Democracy in India: Down but Not Out

India under Prime Minister Narendra Modi’s leadership has become less democratic, but that isn’t irreversible.

Michael Mandelbaum

In democracy’s global trajectory over the last seventy-five years—from its worldwide conflict with international communism during the Cold War, to the surge of democratization from the mid-1970s to the mid-1990s, to the end and indeed partial reversal of its progress in the “democratic recession” of the last several years—India has played an important role.

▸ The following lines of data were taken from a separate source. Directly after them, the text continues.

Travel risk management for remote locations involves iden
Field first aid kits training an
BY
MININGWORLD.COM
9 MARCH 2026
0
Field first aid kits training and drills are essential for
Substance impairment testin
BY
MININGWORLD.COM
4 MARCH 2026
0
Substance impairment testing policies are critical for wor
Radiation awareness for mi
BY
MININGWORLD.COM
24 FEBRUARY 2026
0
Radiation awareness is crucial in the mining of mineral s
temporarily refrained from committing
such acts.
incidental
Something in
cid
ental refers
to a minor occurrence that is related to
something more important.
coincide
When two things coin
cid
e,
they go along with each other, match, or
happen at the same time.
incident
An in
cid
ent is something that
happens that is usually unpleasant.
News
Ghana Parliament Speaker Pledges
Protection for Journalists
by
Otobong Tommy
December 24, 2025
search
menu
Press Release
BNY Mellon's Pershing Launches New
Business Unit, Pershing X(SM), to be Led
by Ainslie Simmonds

The world’s most populous democracy, it also qualifies as one of the least likely: it includes many different linguistic, social, and religious groups; and it had no real tradition of democratic governance or even national unity before its independence from Great Britain in 1947. Despite these handicaps, however, and with a twenty-one-month hiatus from June 1975 to March 1977, India has remained staunchly democratic, demonstrating both the breadth of democracy’s appeal and the strength of its institutions—until recently, when it began to drift in an undemocratic direction.

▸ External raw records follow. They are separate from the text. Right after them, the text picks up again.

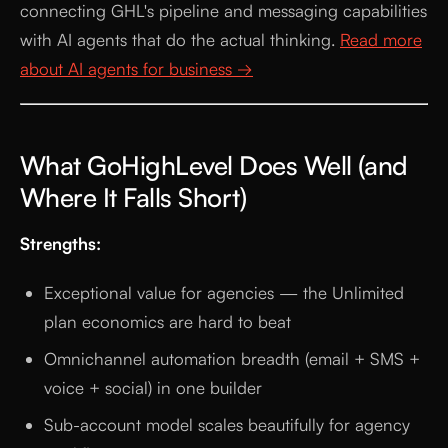
connecting GHL's pipeline and messaging capabilities
with AI agents that do the actual thinking.
Read more
about AI agents for business →
What GoHighLevel Does Well (and
Where It Falls Short)
Strengths:
Exceptional value for agencies — the Unlimited
plan economics are hard to beat
Omnichannel automation breadth (email + SMS +
voice + social) in one builder
Sub-account model scales beautifully for agency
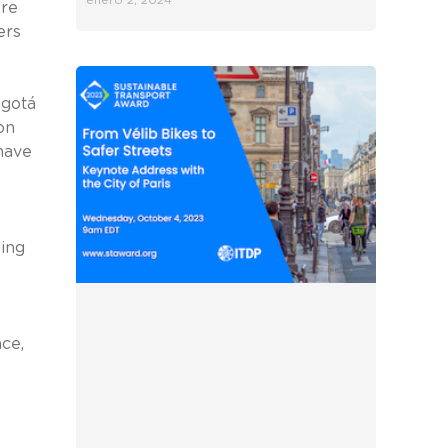
enero 2, 2024
ore
ers
ogotá
on
 have
ding
ce,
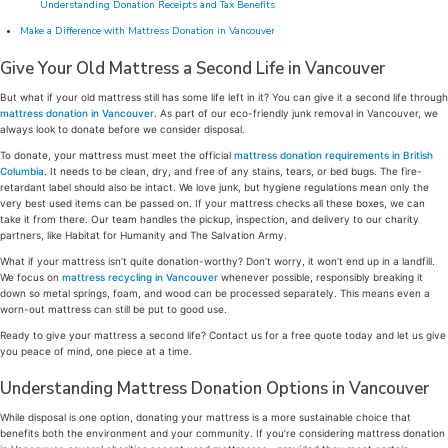
Understanding Donation Receipts and Tax Benefits
Make a Difference with Mattress Donation in Vancouver
Give Your Old Mattress a Second Life in Vancouver
But what if your old mattress still has some life left in it? You can give it a second life through
mattress donation in Vancouver
. As part of our eco-friendly junk removal in Vancouver, we
always look to donate before we consider disposal.
To donate, your mattress must meet the official
mattress donation requirements in British
Columbia
. It needs to be clean, dry, and free of any stains, tears, or bed bugs. The fire-
retardant label should also be intact. We love junk, but hygiene regulations mean only the
very best used items can be passed on. If your mattress checks all these boxes, we can
take it from there. Our team handles the pickup, inspection, and delivery to our charity
partners, like Habitat for Humanity and The Salvation Army.
What if your mattress isn’t quite donation-worthy? Don’t worry, it won’t end up in a landfill.
We focus on
mattress recycling in Vancouver
whenever possible, responsibly breaking it
down so metal springs, foam, and wood can be processed separately. This means even a
worn-out mattress can still be put to good use.
Ready to give your mattress a second life? Contact us for a free quote today and let us give
you peace of mind, one piece at a time.
Understanding Mattress Donation Options in Vancouver
While disposal is one option, donating your mattress is a more sustainable choice that
benefits both the environment and your community. If you’re considering mattress donation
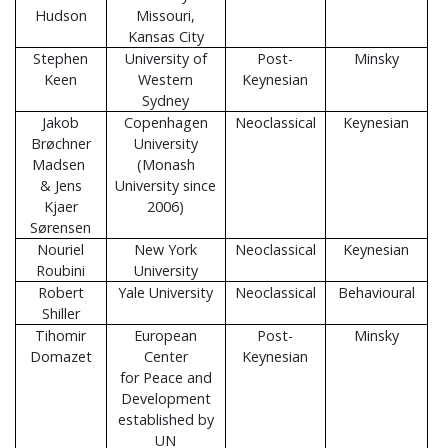
Hudson
Missouri,
Kansas City
Stephen
University of
Post-
Minsky
Keen
Western
Keynesian
Sydney
Jakob
Copenhagen
Neoclassical
Keynesian
Brøchner
University
Madsen
(Monash
& Jens
University since
Kjaer
2006)
Sørensen
Nouriel
New York
Neoclassical
Keynesian
Roubini
University
Robert
Yale University
Neoclassical
Behavioural
Shiller
Tihomir
European
Post-
Minsky
Domazet
Center
Keynesian
for Peace and
Development
established by
UN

The principal credit for the country’s initially democratic course belongs to modern India’s two founders, Mohandas Gandhi (known as the Mahatma), the leader of the movement that secured independence, and Jawaharlal Nehru, for seventeen years thereafter India’s prime minister. Both were educated in Britain, where they absorbed a commitment to democratic values. The two determined that their country would become not only democratic but a “civic” democracy that honored and protected the rights of all its citizens, including the 20 percent who were not, as Gandhi and Nehru were, Hindus. The largest minority religion was then and continues to be Islam, the faith of more than two hundred million Indians today. The two founders established the principle of secularism, whereby all religions enjoyed equal legal standing.

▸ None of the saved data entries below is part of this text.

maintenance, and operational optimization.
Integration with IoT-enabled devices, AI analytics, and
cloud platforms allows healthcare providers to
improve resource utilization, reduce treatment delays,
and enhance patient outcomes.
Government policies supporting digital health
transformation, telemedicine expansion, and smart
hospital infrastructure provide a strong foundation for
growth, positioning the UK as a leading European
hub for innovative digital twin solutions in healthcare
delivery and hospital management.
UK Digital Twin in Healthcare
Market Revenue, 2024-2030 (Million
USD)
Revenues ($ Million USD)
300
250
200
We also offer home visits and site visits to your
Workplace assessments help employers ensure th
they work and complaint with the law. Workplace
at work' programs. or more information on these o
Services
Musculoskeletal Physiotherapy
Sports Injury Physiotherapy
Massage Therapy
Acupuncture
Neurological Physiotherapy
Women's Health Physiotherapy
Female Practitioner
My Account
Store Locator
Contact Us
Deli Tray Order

In the last decade, however, India has joined the ranks of the democratic backsliders. Secularism in particular has eroded in practice. The architect of this regression is the country’s current prime minister, Narendra Modi. He led the Bharatiya Janata Party (BJP), with its roots in India’s century-old Hindu nationalist movement that Gandhi and Nehru vigorously opposed during their lifetimes, to victories in the 2014 and 2019 national elections. On both occasions it won a clear majority in the Indian parliament. The BJP had previously participated in governments but had always had to do so as part of multiparty coalitions. The fact that it represented, above all, the interests of high-caste Hindus, the most influential although not numerically the largest segment of India’s population, had limited its appeal.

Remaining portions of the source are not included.